How are adverse effects defined by other regulatory agencies? The US EPA characterizes an adverse effect as any “biochemical change, functional impairment, or pathologic lesion that affects the performance of the whole organism, or reduces an organism’s ability to respond to an additional environmental challenge” [37]. Other international regulatory agencies use the definition put forth by the Organization for Economic Co-operation and Development (OECD): “a change in morphology, physiology, growth, development or lifespan of an organism which results in impairment of functional capacity or impairment of capacity to compensate for additional stress or increase in susceptibility to the harmful effects of other environmental influences” [38]. Thus, defining an “adverse effect” has not prevented other agencies from identifying hazards, or understanding never-before-seen health effects as they arise, and FDA should be similarly transparent and science-based.

There are many steps that the FDA, and other regulatory agencies, must take to improve chemical safety assessments and risk assessments to protect the public from hazardous agents in food. These include identifying the most sensitive, disease-relevant outcomes measurable in experimental studies [39]; changing practices with regard to the reliance on historical controls, which are often used to dismiss effects of environmental chemicals [40]; abolishing the use of “experts” hired by the chemical manufacturer, and thus relying on individuals with financial conflicts of interest to declare food chemicals “generally recognized as safe”, even in the absence of toxicity data [41]; and implementing strategies to consider the cumulative effects of chemicals, i.e., where multiple chemicals affect common outcomes or the same chemical is present in many products [42]. There is also a need for the FDA to be transparent in the agency’s decision-making processes, publish guidelines for how the agency will assess data and deal with data gaps, and develop improved techniques to systematically review the available literature and use all data in decision-making processes.

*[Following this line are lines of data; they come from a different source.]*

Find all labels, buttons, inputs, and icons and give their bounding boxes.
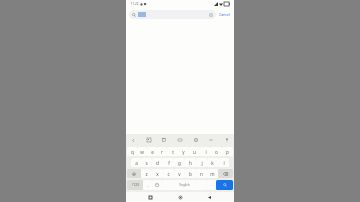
button[interactable]: q bbox=[127, 147, 137, 156]
staticText: f bbox=[168, 160, 170, 166]
staticText: q bbox=[131, 149, 134, 155]
button[interactable]: ?123 bbox=[127, 180, 143, 190]
button[interactable]: d bbox=[152, 158, 163, 167]
staticText: English bbox=[179, 183, 190, 187]
staticText: j bbox=[201, 160, 203, 166]
staticText: , bbox=[147, 182, 149, 188]
button[interactable]: GIF bbox=[176, 136, 184, 144]
button[interactable]: u bbox=[189, 147, 200, 156]
button[interactable]: c bbox=[163, 169, 174, 178]
staticText: l bbox=[223, 160, 225, 166]
staticText: . bbox=[211, 182, 213, 188]
button[interactable]: Stickers bbox=[145, 136, 153, 144]
staticText: ?123 bbox=[132, 183, 139, 187]
staticText: z bbox=[145, 171, 148, 177]
staticText: g bbox=[178, 160, 181, 166]
button[interactable]: Clipboard bbox=[160, 136, 168, 144]
button[interactable]: x bbox=[152, 169, 163, 178]
button[interactable]: Settings bbox=[192, 136, 200, 144]
button[interactable]: p bbox=[222, 147, 233, 156]
staticText: e bbox=[151, 149, 154, 155]
staticText: c bbox=[167, 171, 170, 177]
button[interactable]: s bbox=[141, 158, 152, 167]
staticText: x bbox=[156, 171, 159, 177]
button[interactable]: b bbox=[185, 169, 196, 178]
button[interactable]: f bbox=[163, 158, 174, 167]
button[interactable]: i bbox=[200, 147, 211, 156]
button[interactable]: z bbox=[141, 169, 152, 178]
staticText: r bbox=[161, 149, 163, 155]
button[interactable]: m bbox=[207, 169, 218, 178]
button[interactable]: r bbox=[157, 147, 167, 156]
button[interactable]: Backspace bbox=[218, 169, 233, 178]
button[interactable]: n bbox=[196, 169, 207, 178]
button[interactable]: Emoji bbox=[152, 180, 162, 190]
button[interactable]: Recent apps bbox=[146, 193, 155, 202]
staticText: y bbox=[182, 149, 185, 155]
staticText: k bbox=[211, 160, 214, 166]
button[interactable]: h bbox=[185, 158, 196, 167]
staticText: m bbox=[210, 171, 215, 177]
staticText: d bbox=[156, 160, 159, 166]
staticText: u bbox=[193, 149, 196, 155]
button[interactable]: Clear search bbox=[129, 10, 216, 19]
button[interactable]: l bbox=[218, 158, 229, 167]
staticText: o bbox=[215, 149, 218, 155]
button[interactable]: o bbox=[211, 147, 222, 156]
staticText: v bbox=[178, 171, 181, 177]
button[interactable]: Voice input bbox=[223, 136, 231, 144]
staticText: Cancel bbox=[219, 12, 230, 17]
button[interactable]: y bbox=[178, 147, 189, 156]
button[interactable]: k bbox=[207, 158, 218, 167]
button[interactable]: w bbox=[137, 147, 147, 156]
staticText: i bbox=[205, 149, 207, 155]
button[interactable]: More options bbox=[207, 136, 215, 144]
button[interactable]: t bbox=[167, 147, 178, 156]
button[interactable]: a bbox=[131, 158, 141, 167]
button[interactable]: Shift bbox=[127, 169, 141, 178]
button[interactable]: English bbox=[162, 180, 207, 190]
button[interactable]: Cancel bbox=[218, 10, 231, 19]
button[interactable]: Clear search bbox=[208, 12, 213, 17]
staticText: s bbox=[145, 160, 148, 166]
staticText: t bbox=[172, 149, 174, 155]
button[interactable]: Search bbox=[216, 180, 233, 190]
button[interactable]: e bbox=[147, 147, 157, 156]
staticText: n bbox=[200, 171, 203, 177]
button[interactable]: Home bbox=[176, 193, 185, 202]
staticText: b bbox=[189, 171, 192, 177]
button[interactable]: v bbox=[174, 169, 185, 178]
button[interactable]: g bbox=[174, 158, 185, 167]
staticText: p bbox=[226, 149, 229, 155]
button[interactable]: j bbox=[196, 158, 207, 167]
staticText: h bbox=[189, 160, 192, 166]
staticText: a bbox=[135, 160, 138, 166]
staticText: 11:22 bbox=[130, 2, 139, 6]
button[interactable]: Back bbox=[205, 193, 214, 202]
button[interactable]: Expand toolbar bbox=[129, 136, 137, 144]
staticText: w bbox=[140, 149, 144, 155]
button[interactable]: , bbox=[143, 180, 152, 190]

It is also clear that the FDA uses very different approaches to evaluate safety of chemicals depending on how they are intended to be used: non-monotonicity is understood in the context of drugs (e.g., Lupron and tamoxifen), but dismissed in the context of food chemicals; outcomes that would be considered adverse “side effects” requiring disclosure to patient administered drugs (e.g., nausea, diarrhea, blurred vision, and respiratory distress) are not automatically considered adverse if induced by food chemicals. This disconnect between the two sides of this federal agency argues against their claim of decision-making that is objective and based on science.

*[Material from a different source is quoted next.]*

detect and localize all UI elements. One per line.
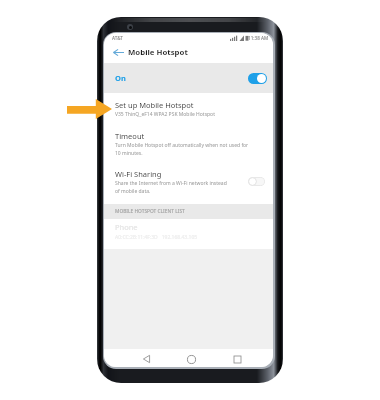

These recent decisions from the FDA have demonstrated that the agency must be compelled to describe the criteria that are used to determine if an outcome is adverse, and those criteria must be scientifically justified. These criteria should also be subject to dynamic revisions as advances in scientific knowledge become available. Protecting the nation’s food supply is a big and important task; this task should be done consistently and correctly. To do so begins with a rational, transparent, consistent, and science-based definition of which health outcomes the FDA deems concerning enough to protect the public.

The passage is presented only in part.